This notebook shows how to pull features from Feature Store for training, run data exploratory analysis on features, build a machine learning model locally, experiment with various hyperparameters, evaluate the model and deloy it to a Vertex AI endpoint. 

This lab uses the following Google Cloud services and resources:

- [Vertex AI](https://cloud.google.com/vertex-ai/)

Steps performed in this notebook:

- Use a Feature Store to pull training data
- Do some exploratory analysis on the extracted data
- Train the model and track the results using Vertex AI Experiments

### Costs

This tutorial uses billable components of Google Cloud:

* Vertex AI
* Cloud Storage

Learn about [Vertex AI
pricing](https://cloud.google.com/vertex-ai/pricing) and use the [Pricing
Calculator](https://cloud.google.com/products/calculator/)
to generate a cost estimate based on your projected usage.

### Load configuration settings from the setup notebook

Set the constants used in this notebook and load the config settings from the `00_environment_setup.ipynb` notebook.

In [None]:
GCP_PROJECTS = !gcloud config get-value project
PROJECT_ID = GCP_PROJECTS[0]
BUCKET_NAME = f"{PROJECT_ID}-vision-workshop"
config = !gsutil cat gs://{BUCKET_NAME}/config/notebook_env.py
print(config.n)
exec(config.n)

### Mount Google Cloud Storage with gcsfuse

What if I told you there is no need to `gsutil cp -r `?

If you’ve developed machine learning models before, you know that data quality and governance issues are predominant.
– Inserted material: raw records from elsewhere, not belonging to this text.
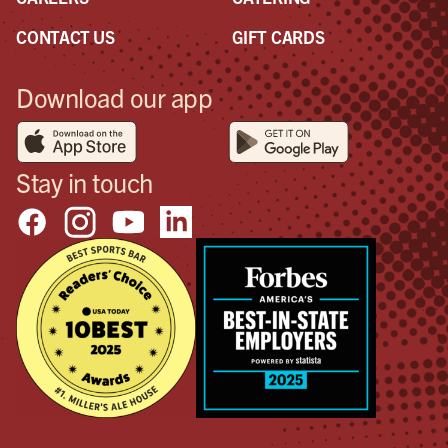
CONTACT US
GIFT CARDS
Download our app
Stay in touch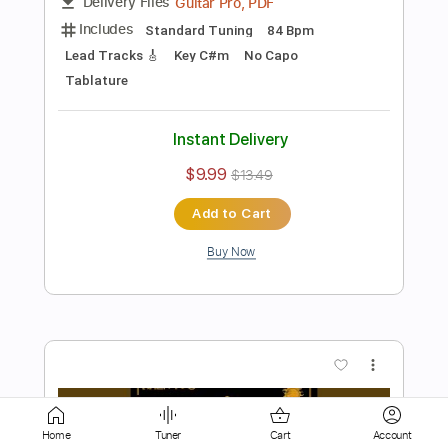
Instant Delivery
$9.99
$13.49
Add to Cart
Buy Now
more_vert
Home
Tuner
Cart
Account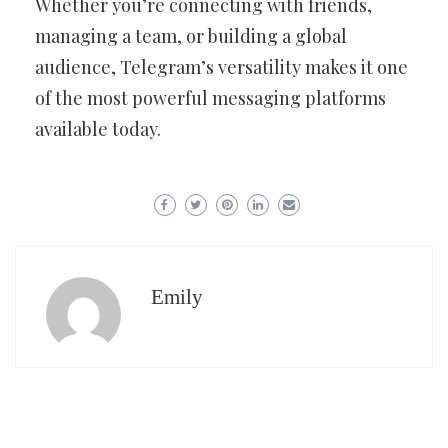
Whether you’re connecting with friends,
managing a team, or building a global
audience, Telegram’s versatility makes it one
of the most powerful messaging platforms
available today.
Emily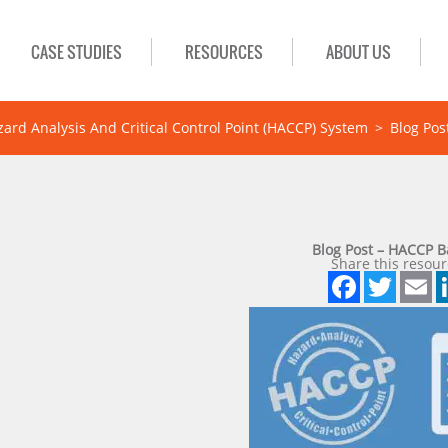
CASE STUDIES
RESOURCES
ABOUT US
zard Analysis And Critical Control Point (HACCP) System
>
Blog Pos
Blog Post – HACCP 
Share this resour
Face
Twi
E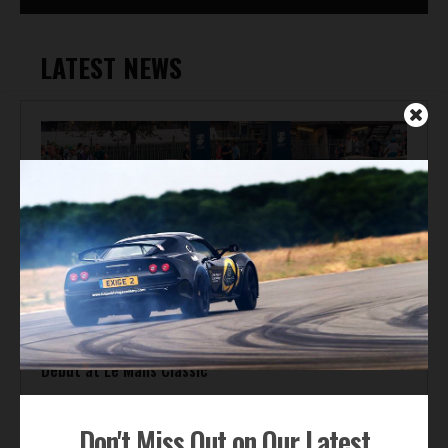
LATEST NEWS
Automotive News
Gordon Murray Le Mans GTR Makes Global Dynamic
Debut at Le Mans Classic
Don't Miss Out on Our Latest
When developing models, you’ll spin up a Vertex AI Workbench Jupyter Notebook and copy some data from Cloud Storage. If the dataset is large, then you’ll wait some time while all data is copied to the notebook. Now you have two copies of the data. Multiply this X times the number of data scientists in your organization and now you have a data reconciliation problem.

Now, with Cloud Storage FUSE, you can mount Cloud Storage buckets as file systems on Vertex AI Workbench Notebooks and Vertex AI training jobs. This way you can keep all your data in a single repository (Cloud Storage) and make it available across multiple teams as a single source of truth.

#### Cloud Storage FUSE

Cloud Storage FUSE is a File System in User Space mounted on Vertex AI systems. It provides 3 benefits over the traditional ways of accessing Cloud Storage:

Jobs can start quickly without downloading any data

Jobs can perform I/O easily at scale, without the friction of calling the Cloud Storage APIs, handling the responses, or integrating with client-side libraries.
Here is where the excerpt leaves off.